Generalizations extend the statement to semiabelian varieties, mixed Shimura varieties, and to dynamical settings studied by Joseph Silverman and Matthew Baker; variants include the Zilber–Pink conjecture formulated by Boris Zilber and Richard Pink, the Bogomolov conjecture proven by Shou-Wu Zhang and Walter Fulton's colleagues in arithmetic geometry contexts, and uniformity versions influenced by work from Kowalski, Ellenberg and Zannier. Other extensions involve functional analogues over positive characteristic connected to results by David Goss and to Lang's conjectures reframed in the language of Tannakian categories as advanced by Pierre Deligne and Saavedra Rivano.

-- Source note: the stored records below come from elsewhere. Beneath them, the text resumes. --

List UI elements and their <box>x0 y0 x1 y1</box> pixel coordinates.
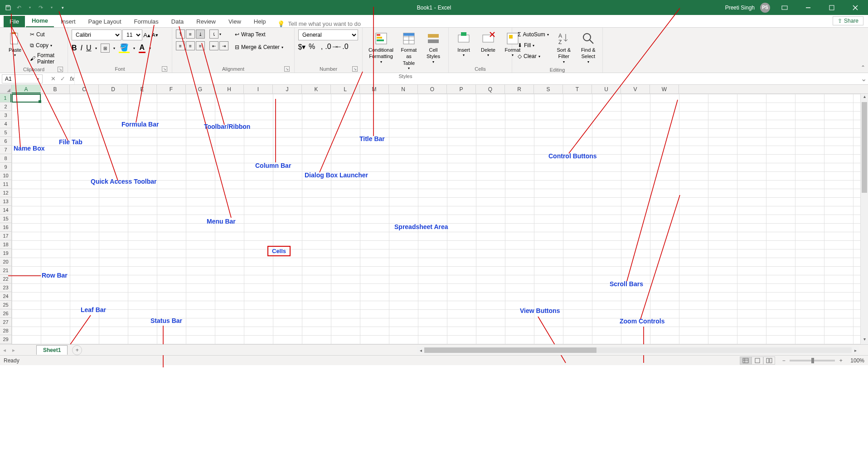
align-bottom-icon[interactable]: ⤓ <box>196 29 205 39</box>
conditional-formatting-button[interactable]: Conditional Formatting▾ <box>366 29 396 66</box>
share-button[interactable]: ⇪ Share <box>833 16 863 25</box>
align-right-icon[interactable]: ≡ <box>196 41 205 50</box>
column-header[interactable]: M <box>360 85 389 93</box>
delete-cells-button[interactable]: Delete▾ <box>477 29 499 60</box>
row-header[interactable]: 16 <box>0 223 11 232</box>
tab-help[interactable]: Help <box>248 16 272 27</box>
increase-indent-icon[interactable]: ⇥ <box>219 41 228 50</box>
active-cell[interactable] <box>12 94 41 103</box>
minimize-icon[interactable] <box>799 0 817 15</box>
row-header[interactable]: 22 <box>0 275 11 283</box>
row-header[interactable]: 14 <box>0 206 11 215</box>
expand-formula-bar-icon[interactable]: ⌄ <box>859 74 868 83</box>
scroll-left-icon[interactable]: ◂ <box>417 348 424 353</box>
sheet-tab-1[interactable]: Sheet1 <box>36 345 68 355</box>
align-middle-icon[interactable]: ≡ <box>186 29 195 39</box>
find-select-button[interactable]: Find & Select▾ <box>577 29 600 66</box>
tab-insert[interactable]: Insert <box>55 16 82 27</box>
column-header[interactable]: R <box>505 85 534 93</box>
name-box[interactable]: A1▾ <box>2 74 43 83</box>
number-format-select[interactable]: General <box>298 29 358 40</box>
autosum-button[interactable]: ΣAutoSum▾ <box>516 29 551 39</box>
tab-file[interactable]: File <box>4 16 25 27</box>
row-header[interactable]: 9 <box>0 163 11 171</box>
font-name-select[interactable]: Calibri <box>72 29 121 40</box>
increase-decimal-icon[interactable]: .0→ <box>328 43 335 50</box>
borders-button[interactable]: ⊞ <box>101 44 110 53</box>
wrap-text-button[interactable]: ↩Wrap Text <box>233 29 285 39</box>
tab-view[interactable]: View <box>223 16 247 27</box>
column-header[interactable]: W <box>650 85 679 93</box>
tab-home[interactable]: Home <box>26 15 54 27</box>
tab-formulas[interactable]: Formulas <box>128 16 165 27</box>
row-header[interactable]: 12 <box>0 189 11 197</box>
row-header[interactable]: 13 <box>0 197 11 206</box>
bold-button[interactable]: B <box>72 44 77 52</box>
underline-button[interactable]: U <box>86 44 92 52</box>
vscroll-thumb[interactable] <box>862 102 867 193</box>
column-header[interactable]: P <box>447 85 476 93</box>
row-header[interactable]: 17 <box>0 232 11 240</box>
row-header[interactable]: 8 <box>0 154 11 163</box>
merge-center-button[interactable]: ⊟Merge & Center▾ <box>233 42 285 52</box>
column-header[interactable]: I <box>244 85 273 93</box>
accounting-format-icon[interactable]: $▾ <box>298 43 305 50</box>
insert-cells-button[interactable]: Insert▾ <box>452 29 475 60</box>
redo-dropdown-icon[interactable]: ▾ <box>48 4 55 11</box>
select-all-corner[interactable] <box>0 85 12 93</box>
view-page-layout-button[interactable] <box>752 357 763 365</box>
ribbon-display-icon[interactable] <box>776 0 794 15</box>
decrease-decimal-icon[interactable]: ←.0 <box>338 43 345 50</box>
row-header[interactable]: 1 <box>0 94 11 103</box>
view-page-break-button[interactable] <box>763 357 775 365</box>
fill-color-button[interactable]: 🪣 <box>119 43 130 53</box>
row-header[interactable]: 15 <box>0 215 11 223</box>
copy-button[interactable]: ⧉Copy▾ <box>28 40 64 50</box>
zoom-slider-thumb[interactable] <box>811 358 814 363</box>
zoom-level[interactable]: 100% <box>850 357 864 364</box>
save-icon[interactable] <box>5 4 12 11</box>
add-sheet-button[interactable]: + <box>72 345 82 355</box>
collapse-ribbon-icon[interactable]: ⌃ <box>861 64 865 71</box>
tab-page-layout[interactable]: Page Layout <box>82 16 127 27</box>
column-header[interactable]: C <box>70 85 99 93</box>
row-header[interactable]: 10 <box>0 171 11 180</box>
tell-me-search[interactable]: 💡 Tell me what you want to do <box>277 20 361 27</box>
view-normal-button[interactable] <box>740 357 752 365</box>
percent-format-icon[interactable]: % <box>308 43 315 50</box>
row-header[interactable]: 29 <box>0 335 11 344</box>
clipboard-dialog-launcher[interactable]: ↘ <box>58 67 63 72</box>
row-header[interactable]: 19 <box>0 249 11 258</box>
italic-button[interactable]: I <box>81 44 82 52</box>
cells-grid[interactable] <box>12 94 868 344</box>
column-header[interactable]: H <box>215 85 244 93</box>
zoom-slider[interactable] <box>790 360 835 361</box>
horizontal-scrollbar[interactable]: ◂ ▸ <box>417 347 859 354</box>
number-dialog-launcher[interactable]: ↘ <box>352 66 358 72</box>
row-header[interactable]: 27 <box>0 318 11 327</box>
tab-review[interactable]: Review <box>190 16 222 27</box>
column-header[interactable]: E <box>128 85 157 93</box>
undo-dropdown-icon[interactable]: ▾ <box>26 4 34 11</box>
align-center-icon[interactable]: ≡ <box>186 41 195 50</box>
sheet-nav-next-icon[interactable]: ▸ <box>9 347 18 353</box>
scroll-up-icon[interactable]: ▴ <box>861 94 868 102</box>
cancel-formula-icon[interactable]: ✕ <box>51 75 56 82</box>
row-header[interactable]: 20 <box>0 258 11 266</box>
enter-formula-icon[interactable]: ✓ <box>60 75 65 82</box>
column-header[interactable]: F <box>157 85 186 93</box>
zoom-in-button[interactable]: + <box>838 357 844 364</box>
column-header[interactable]: K <box>302 85 331 93</box>
row-header[interactable]: 21 <box>0 266 11 275</box>
column-header[interactable]: O <box>418 85 447 93</box>
column-header[interactable]: N <box>389 85 418 93</box>
formula-input[interactable] <box>74 73 859 84</box>
qat-customize-icon[interactable]: ▾ <box>59 4 66 11</box>
decrease-font-icon[interactable]: A▾ <box>151 31 159 39</box>
row-header[interactable]: 7 <box>0 146 11 154</box>
column-header[interactable]: U <box>592 85 621 93</box>
sort-filter-button[interactable]: AZSort & Filter▾ <box>553 29 575 66</box>
orientation-icon[interactable]: ⤹ <box>209 29 218 39</box>
cut-button[interactable]: ✂Cut <box>28 29 64 39</box>
comma-format-icon[interactable]: , <box>318 43 325 50</box>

Examples include torsion cosets in elliptic curves studied by Karl Weierstrass-inspired function theory and by Niels Henrik Abel, intersections of subvarieties with finitely generated subgroups in Jacobians of curves treated by Felix Klein-era techniques, and applications to unlikely intersection problems on Andre-Oort type moduli spaces related to work by Benedict Gross and Gérard Laumon. Practical applications occur in the study of rational points on modular curves as in work by Barry Mazur, in effective results used by Bjorn Poonen and Ken Ribet, and in diophantine stability questions investigated by Rafael Calle-style research groups and by laboratories at Institut Henri Poincaré.

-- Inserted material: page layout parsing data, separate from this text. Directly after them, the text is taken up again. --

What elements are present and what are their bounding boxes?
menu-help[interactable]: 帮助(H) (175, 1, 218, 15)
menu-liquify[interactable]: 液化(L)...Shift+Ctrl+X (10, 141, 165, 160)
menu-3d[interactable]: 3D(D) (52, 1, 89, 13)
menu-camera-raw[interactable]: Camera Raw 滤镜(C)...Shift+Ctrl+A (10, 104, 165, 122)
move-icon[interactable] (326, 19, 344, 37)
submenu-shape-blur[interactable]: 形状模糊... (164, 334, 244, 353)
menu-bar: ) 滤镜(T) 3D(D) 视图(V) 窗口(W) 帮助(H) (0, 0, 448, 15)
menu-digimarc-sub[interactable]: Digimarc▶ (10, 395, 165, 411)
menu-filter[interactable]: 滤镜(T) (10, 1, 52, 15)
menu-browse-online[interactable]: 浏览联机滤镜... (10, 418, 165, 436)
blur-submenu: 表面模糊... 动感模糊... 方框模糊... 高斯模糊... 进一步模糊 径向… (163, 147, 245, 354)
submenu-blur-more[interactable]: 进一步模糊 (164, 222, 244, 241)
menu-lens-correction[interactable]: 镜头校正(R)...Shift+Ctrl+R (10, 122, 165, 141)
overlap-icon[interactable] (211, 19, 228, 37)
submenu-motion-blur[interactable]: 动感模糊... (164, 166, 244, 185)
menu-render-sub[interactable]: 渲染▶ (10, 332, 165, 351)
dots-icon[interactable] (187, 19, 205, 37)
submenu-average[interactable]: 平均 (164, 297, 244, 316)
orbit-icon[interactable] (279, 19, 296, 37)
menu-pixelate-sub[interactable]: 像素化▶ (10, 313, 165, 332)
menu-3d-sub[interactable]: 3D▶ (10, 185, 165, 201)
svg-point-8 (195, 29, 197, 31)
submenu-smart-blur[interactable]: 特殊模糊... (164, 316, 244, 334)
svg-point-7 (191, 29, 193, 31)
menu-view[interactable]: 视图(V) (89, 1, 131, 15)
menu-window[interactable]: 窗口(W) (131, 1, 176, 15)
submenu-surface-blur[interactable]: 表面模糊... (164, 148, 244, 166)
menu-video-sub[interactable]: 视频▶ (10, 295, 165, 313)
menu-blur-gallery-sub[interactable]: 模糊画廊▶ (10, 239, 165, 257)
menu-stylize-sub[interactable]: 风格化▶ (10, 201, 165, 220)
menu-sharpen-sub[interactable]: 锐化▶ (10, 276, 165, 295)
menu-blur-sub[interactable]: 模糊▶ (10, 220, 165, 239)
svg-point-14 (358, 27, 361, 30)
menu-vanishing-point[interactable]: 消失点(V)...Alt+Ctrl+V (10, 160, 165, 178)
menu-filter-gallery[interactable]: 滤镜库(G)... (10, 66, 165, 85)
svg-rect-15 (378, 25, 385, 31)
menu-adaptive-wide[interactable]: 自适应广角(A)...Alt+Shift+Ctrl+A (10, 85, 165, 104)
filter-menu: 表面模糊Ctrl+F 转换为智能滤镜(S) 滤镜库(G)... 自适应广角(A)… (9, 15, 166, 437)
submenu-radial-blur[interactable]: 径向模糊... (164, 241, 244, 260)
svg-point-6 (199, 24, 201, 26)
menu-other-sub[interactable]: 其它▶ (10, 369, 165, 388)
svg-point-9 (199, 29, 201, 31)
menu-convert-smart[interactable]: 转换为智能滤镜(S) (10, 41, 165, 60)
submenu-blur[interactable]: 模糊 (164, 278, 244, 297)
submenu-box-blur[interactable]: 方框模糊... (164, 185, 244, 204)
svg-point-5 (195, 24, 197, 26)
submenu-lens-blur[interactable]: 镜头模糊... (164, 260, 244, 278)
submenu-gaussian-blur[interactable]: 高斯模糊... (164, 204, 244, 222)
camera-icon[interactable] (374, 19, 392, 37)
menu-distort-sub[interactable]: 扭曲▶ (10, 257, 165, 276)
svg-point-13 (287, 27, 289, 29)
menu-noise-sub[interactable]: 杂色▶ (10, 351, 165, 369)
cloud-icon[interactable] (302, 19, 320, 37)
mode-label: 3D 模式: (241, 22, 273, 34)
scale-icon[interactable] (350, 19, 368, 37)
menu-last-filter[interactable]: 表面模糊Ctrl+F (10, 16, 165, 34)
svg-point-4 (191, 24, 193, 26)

Related conjectures include the Zilber–Pink conjecture of Boris Zilber and Richard Pink, the André–Oort conjecture proven in many cases by Kowalski-style collaborators and by Jacques Tits-inspired methods, uniform Mordell–Lang questions explored by Caporaso–Harris–Mazur-type programs, and p-adic variations tied to conjectures of Jean-Pierre Serre and Gerd Faltings. Open problems concern effective bounds for intersections, uniformity in families studied by Ellenberg and Venkatesh, positive characteristic analogues addressed by Bjorn Poonen and David Goss, and cohesive frameworks linking o-minimality from Jonathan Pila with arithmetic geometry methods developed by Faltings and Raynaud.